#### Assignment
Reproduce every record exactly as written.

#### Provided data
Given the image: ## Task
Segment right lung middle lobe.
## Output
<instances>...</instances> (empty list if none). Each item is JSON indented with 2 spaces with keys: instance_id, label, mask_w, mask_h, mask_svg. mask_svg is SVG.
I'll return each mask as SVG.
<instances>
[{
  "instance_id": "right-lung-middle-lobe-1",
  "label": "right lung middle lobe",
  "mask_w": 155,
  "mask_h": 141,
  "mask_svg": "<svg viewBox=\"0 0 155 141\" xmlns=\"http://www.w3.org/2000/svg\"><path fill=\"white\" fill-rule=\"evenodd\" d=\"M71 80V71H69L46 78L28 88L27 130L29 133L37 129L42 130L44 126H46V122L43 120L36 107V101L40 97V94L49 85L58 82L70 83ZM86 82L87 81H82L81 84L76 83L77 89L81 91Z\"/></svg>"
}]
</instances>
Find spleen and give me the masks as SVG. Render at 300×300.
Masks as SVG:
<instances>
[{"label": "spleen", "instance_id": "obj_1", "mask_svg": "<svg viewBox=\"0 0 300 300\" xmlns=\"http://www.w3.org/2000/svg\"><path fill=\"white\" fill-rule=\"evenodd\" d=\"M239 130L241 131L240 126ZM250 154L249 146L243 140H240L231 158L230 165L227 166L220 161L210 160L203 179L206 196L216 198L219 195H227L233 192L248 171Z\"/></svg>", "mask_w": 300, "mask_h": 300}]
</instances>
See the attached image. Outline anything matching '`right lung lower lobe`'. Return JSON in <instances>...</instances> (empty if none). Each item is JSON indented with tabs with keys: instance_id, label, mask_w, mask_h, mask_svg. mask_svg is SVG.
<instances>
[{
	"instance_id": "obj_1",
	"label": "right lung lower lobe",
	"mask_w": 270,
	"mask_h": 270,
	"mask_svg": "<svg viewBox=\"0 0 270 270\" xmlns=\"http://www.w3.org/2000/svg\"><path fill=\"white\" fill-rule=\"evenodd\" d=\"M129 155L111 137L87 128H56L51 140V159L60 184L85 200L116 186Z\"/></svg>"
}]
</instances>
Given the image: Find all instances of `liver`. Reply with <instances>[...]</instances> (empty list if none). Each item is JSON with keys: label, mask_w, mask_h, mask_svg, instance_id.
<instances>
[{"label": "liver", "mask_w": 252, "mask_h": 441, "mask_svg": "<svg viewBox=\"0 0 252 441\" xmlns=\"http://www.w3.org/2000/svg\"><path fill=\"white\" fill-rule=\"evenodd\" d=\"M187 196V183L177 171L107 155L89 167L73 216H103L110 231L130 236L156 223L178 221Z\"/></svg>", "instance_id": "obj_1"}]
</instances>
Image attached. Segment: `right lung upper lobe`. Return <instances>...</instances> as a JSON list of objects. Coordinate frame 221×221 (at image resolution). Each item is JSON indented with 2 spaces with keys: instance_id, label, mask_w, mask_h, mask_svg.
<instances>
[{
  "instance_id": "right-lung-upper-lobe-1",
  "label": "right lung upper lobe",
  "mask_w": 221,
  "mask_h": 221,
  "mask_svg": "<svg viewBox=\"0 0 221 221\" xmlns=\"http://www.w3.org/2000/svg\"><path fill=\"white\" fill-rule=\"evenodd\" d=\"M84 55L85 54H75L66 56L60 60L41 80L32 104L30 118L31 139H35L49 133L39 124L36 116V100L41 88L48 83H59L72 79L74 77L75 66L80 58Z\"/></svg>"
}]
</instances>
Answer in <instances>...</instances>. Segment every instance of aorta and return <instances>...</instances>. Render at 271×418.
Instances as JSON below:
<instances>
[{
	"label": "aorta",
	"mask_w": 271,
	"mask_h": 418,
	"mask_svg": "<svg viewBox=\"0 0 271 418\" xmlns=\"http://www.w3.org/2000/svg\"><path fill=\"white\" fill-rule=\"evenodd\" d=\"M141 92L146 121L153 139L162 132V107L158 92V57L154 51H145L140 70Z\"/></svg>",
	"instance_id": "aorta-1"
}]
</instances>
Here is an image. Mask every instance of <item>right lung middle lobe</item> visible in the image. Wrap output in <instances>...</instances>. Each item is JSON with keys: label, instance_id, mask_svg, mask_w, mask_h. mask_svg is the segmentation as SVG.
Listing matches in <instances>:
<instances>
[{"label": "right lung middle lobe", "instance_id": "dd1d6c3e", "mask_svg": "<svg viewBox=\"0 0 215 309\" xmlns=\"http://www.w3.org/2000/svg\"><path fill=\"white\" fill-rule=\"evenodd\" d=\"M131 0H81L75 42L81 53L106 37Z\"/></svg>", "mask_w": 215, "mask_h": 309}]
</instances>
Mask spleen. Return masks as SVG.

#### Exercise answer
Given the image: ## Task
Segment right lung middle lobe.
## Output
<instances>...</instances> (empty list if none). Each item is JSON indented with 2 spaces with keys: instance_id, label, mask_w, mask_h, mask_svg. mask_svg is SVG.
I'll return each mask as SVG.
<instances>
[{
  "instance_id": "right-lung-middle-lobe-1",
  "label": "right lung middle lobe",
  "mask_w": 155,
  "mask_h": 141,
  "mask_svg": "<svg viewBox=\"0 0 155 141\" xmlns=\"http://www.w3.org/2000/svg\"><path fill=\"white\" fill-rule=\"evenodd\" d=\"M71 80V71H69L46 78L28 88L27 130L29 133L37 129L42 130L44 126H46V122L43 120L36 107V101L40 97V94L49 85L58 82L70 83ZM86 82L87 81H82L81 84L76 83L77 89L81 91Z\"/></svg>"
}]
</instances>
Find spleen and give me the masks as SVG. Render at 300×300.
Masks as SVG:
<instances>
[{"label": "spleen", "instance_id": "obj_1", "mask_svg": "<svg viewBox=\"0 0 300 300\" xmlns=\"http://www.w3.org/2000/svg\"><path fill=\"white\" fill-rule=\"evenodd\" d=\"M239 130L241 131L240 126ZM250 154L249 146L243 140H240L231 158L230 165L227 166L220 161L210 160L203 179L206 196L216 198L219 195H227L233 192L248 171Z\"/></svg>", "mask_w": 300, "mask_h": 300}]
</instances>
See the attached image. Outline anything matching '`right lung lower lobe`'. Return JSON in <instances>...</instances> (empty if none). Each item is JSON indented with tabs with keys: instance_id, label, mask_w, mask_h, mask_svg. mask_svg is SVG.
<instances>
[{
	"instance_id": "obj_1",
	"label": "right lung lower lobe",
	"mask_w": 270,
	"mask_h": 270,
	"mask_svg": "<svg viewBox=\"0 0 270 270\" xmlns=\"http://www.w3.org/2000/svg\"><path fill=\"white\" fill-rule=\"evenodd\" d=\"M129 155L111 137L87 128H56L51 140V159L60 184L85 200L116 186Z\"/></svg>"
}]
</instances>
Given the image: Find all instances of `liver`. Reply with <instances>[...]</instances> (empty list if none). Each item is JSON with keys: label, mask_w, mask_h, mask_svg, instance_id.
<instances>
[{"label": "liver", "mask_w": 252, "mask_h": 441, "mask_svg": "<svg viewBox=\"0 0 252 441\" xmlns=\"http://www.w3.org/2000/svg\"><path fill=\"white\" fill-rule=\"evenodd\" d=\"M187 196V183L177 171L107 155L89 167L73 216H103L110 231L130 236L156 223L178 221Z\"/></svg>", "instance_id": "obj_1"}]
</instances>
Image attached. Segment: `right lung upper lobe`. Return <instances>...</instances> as a JSON list of objects. Coordinate frame 221×221 (at image resolution). Each item is JSON indented with 2 spaces with keys: instance_id, label, mask_w, mask_h, mask_svg.
<instances>
[{
  "instance_id": "right-lung-upper-lobe-1",
  "label": "right lung upper lobe",
  "mask_w": 221,
  "mask_h": 221,
  "mask_svg": "<svg viewBox=\"0 0 221 221\" xmlns=\"http://www.w3.org/2000/svg\"><path fill=\"white\" fill-rule=\"evenodd\" d=\"M84 55L85 54H75L66 56L60 60L41 80L32 104L30 118L31 139H35L49 133L39 124L36 116V100L41 88L48 83H59L72 79L74 77L75 66L80 58Z\"/></svg>"
}]
</instances>
Answer in <instances>...</instances>. Segment every instance of aorta and return <instances>...</instances>. Render at 271×418.
Instances as JSON below:
<instances>
[{
	"label": "aorta",
	"mask_w": 271,
	"mask_h": 418,
	"mask_svg": "<svg viewBox=\"0 0 271 418\" xmlns=\"http://www.w3.org/2000/svg\"><path fill=\"white\" fill-rule=\"evenodd\" d=\"M141 92L146 121L153 139L162 132V107L158 92V57L154 51H145L140 70Z\"/></svg>",
	"instance_id": "aorta-1"
}]
</instances>
Here is an image. Mask every instance of <item>right lung middle lobe</item> visible in the image. Wrap output in <instances>...</instances>. Each item is JSON with keys: label, instance_id, mask_svg, mask_w, mask_h. mask_svg is the segmentation as SVG.
Listing matches in <instances>:
<instances>
[{"label": "right lung middle lobe", "instance_id": "dd1d6c3e", "mask_svg": "<svg viewBox=\"0 0 215 309\" xmlns=\"http://www.w3.org/2000/svg\"><path fill=\"white\" fill-rule=\"evenodd\" d=\"M131 0H81L75 42L81 53L106 37Z\"/></svg>", "mask_w": 215, "mask_h": 309}]
</instances>
Mask spleen. Return masks as SVG.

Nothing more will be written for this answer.